Under the EOPYY regulations, Filippis and other patients were only entitled to 20 physical therapy sessions for free, nowhere near what they needed. Some patients were able to extend their stay in hospital longer so that they got the treatment they needed there.

But it took the volunteers to properly address the problem, as well as help from the head of the First Attica Regional Health Authority, Ioanna Diamantopoulou, who helped them cut through a lot of red tape. The Latsis Foundation offered to pay for the Mati patients’ treatments at Theseus, while also covering the cost of some specialized equipment. But the expensive creams and silicone gels have to be paid for by the victims themselves.
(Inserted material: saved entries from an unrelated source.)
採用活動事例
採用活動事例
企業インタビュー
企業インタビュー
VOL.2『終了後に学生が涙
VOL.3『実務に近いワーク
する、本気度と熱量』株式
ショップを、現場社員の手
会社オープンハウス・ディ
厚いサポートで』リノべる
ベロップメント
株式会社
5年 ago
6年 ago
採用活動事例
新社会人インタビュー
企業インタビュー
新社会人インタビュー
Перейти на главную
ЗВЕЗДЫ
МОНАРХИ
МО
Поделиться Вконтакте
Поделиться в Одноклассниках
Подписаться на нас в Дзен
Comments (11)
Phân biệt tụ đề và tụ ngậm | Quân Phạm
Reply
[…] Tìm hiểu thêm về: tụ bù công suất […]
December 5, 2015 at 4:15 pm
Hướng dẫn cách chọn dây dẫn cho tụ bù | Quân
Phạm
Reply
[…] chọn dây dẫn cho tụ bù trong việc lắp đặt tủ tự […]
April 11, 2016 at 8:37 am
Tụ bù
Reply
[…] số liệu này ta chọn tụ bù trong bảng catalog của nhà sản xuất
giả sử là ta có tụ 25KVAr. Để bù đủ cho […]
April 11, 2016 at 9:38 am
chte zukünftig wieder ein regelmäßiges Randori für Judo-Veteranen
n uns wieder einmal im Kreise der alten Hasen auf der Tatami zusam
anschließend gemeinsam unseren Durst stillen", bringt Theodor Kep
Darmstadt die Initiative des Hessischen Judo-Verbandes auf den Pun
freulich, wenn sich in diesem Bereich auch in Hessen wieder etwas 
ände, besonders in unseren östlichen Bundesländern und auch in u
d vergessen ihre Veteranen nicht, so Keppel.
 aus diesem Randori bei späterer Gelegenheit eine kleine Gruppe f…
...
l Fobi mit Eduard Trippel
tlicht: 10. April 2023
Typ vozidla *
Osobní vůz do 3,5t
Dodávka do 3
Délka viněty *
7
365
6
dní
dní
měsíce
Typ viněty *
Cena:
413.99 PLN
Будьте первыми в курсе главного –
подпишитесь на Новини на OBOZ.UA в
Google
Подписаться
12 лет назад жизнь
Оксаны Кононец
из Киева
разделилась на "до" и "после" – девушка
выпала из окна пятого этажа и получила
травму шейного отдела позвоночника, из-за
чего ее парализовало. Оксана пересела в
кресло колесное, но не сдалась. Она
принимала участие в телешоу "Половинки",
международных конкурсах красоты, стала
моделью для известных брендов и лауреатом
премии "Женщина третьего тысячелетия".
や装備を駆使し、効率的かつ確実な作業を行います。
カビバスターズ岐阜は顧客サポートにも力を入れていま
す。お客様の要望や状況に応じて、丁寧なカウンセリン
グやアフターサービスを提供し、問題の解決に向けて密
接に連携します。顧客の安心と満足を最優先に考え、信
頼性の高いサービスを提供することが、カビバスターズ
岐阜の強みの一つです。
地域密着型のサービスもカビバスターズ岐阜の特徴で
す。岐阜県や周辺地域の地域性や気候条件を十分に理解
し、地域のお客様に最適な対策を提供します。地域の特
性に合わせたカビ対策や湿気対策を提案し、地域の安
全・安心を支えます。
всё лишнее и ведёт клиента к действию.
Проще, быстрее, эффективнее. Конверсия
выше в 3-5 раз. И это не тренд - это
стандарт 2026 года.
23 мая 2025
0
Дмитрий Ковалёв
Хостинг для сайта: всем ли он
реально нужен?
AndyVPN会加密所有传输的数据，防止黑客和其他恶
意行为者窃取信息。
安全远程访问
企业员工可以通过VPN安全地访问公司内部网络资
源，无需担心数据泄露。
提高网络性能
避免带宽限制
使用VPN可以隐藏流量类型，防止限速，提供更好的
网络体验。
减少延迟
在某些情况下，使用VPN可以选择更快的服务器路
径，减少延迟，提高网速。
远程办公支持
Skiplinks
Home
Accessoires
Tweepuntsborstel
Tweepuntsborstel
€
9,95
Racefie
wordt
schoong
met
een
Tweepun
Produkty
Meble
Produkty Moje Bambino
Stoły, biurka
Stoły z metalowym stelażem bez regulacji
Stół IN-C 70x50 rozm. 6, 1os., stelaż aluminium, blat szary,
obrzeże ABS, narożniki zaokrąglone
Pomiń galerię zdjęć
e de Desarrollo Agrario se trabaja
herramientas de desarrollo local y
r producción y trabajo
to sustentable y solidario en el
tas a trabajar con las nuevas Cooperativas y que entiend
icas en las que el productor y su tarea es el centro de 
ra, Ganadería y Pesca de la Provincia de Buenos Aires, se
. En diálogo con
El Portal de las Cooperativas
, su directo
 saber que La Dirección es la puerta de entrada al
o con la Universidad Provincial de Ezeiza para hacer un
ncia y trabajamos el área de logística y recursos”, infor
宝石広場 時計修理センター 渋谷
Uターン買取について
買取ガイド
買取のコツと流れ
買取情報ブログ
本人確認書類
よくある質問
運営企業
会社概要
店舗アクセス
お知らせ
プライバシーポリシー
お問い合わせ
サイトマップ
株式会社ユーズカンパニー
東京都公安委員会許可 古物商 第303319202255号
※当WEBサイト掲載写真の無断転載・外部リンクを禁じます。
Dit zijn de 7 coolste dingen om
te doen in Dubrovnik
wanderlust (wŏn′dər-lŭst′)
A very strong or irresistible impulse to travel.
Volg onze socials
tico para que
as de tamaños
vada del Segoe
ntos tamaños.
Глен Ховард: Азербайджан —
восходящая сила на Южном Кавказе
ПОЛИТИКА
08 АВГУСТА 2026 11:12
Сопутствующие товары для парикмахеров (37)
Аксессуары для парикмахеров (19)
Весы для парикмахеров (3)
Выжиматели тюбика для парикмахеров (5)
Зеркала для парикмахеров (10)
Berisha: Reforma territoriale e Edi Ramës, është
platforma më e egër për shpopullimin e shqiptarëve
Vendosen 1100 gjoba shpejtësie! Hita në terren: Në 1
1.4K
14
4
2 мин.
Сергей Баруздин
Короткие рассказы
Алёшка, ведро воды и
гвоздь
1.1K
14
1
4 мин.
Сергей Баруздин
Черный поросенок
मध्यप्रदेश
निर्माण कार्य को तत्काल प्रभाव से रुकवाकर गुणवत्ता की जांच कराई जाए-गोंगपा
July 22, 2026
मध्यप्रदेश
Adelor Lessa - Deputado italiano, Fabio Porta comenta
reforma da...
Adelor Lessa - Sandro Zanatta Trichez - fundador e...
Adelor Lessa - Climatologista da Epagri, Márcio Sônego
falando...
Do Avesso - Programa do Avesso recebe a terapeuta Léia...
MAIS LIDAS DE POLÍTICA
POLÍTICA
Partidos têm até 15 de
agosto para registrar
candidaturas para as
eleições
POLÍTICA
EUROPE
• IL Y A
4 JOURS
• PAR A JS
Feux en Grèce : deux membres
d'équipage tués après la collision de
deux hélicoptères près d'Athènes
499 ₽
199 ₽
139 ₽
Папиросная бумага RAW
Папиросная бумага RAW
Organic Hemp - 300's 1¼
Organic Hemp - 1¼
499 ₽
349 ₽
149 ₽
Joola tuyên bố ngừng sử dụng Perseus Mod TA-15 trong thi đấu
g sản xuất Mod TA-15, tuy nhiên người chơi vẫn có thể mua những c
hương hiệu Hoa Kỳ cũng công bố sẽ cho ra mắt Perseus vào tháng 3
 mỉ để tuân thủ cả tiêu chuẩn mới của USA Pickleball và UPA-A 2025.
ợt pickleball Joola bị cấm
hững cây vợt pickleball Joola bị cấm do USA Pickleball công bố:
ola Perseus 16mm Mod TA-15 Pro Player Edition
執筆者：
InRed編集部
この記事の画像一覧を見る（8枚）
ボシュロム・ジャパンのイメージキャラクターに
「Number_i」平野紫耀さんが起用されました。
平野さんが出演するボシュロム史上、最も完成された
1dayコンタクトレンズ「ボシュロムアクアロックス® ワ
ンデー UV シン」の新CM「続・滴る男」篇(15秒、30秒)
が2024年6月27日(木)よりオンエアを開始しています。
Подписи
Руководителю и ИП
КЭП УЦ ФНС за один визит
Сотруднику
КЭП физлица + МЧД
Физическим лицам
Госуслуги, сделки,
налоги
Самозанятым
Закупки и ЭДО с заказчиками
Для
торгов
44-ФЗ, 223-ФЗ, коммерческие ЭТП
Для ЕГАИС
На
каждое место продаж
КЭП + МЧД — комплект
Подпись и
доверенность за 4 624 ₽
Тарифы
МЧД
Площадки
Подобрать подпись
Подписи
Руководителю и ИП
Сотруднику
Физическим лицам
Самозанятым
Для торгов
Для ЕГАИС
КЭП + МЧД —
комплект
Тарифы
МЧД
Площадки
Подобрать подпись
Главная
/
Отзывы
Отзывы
“As soon as they were discharged from hospital, they were treated as though they were going home just like everyone else,” says Marina Karyda, another volunteer, lamenting the absence of a proper response from the authorities to these patients’ needs. “But their lives had changed completely. They had awful scars all over their bodies and were out of work. Some even rely on charities to cover their rent.”

The process of evaluating the Mati burn victims and their entitlement to a disability pension has still not been completed. Filippis says the damage to his lungs was dismissed as “shortness of breath” by the experts and that he is appealing the decision.

For some it will be at least another six months before their injuries and scars can be assessed and plastic surgery considered. Until then, Filippis is facing yet another difficult procedure to help straighten the fingers on his left hand with implants. He is thankful for all the doctors and volunteers that have stood by him.

“These people did what the state should have done from the very first day,” he says.

Filippis may be walking again, but more than three hours of sleep a night remains elusive as memories of the fire and its aftermath still keep him awake.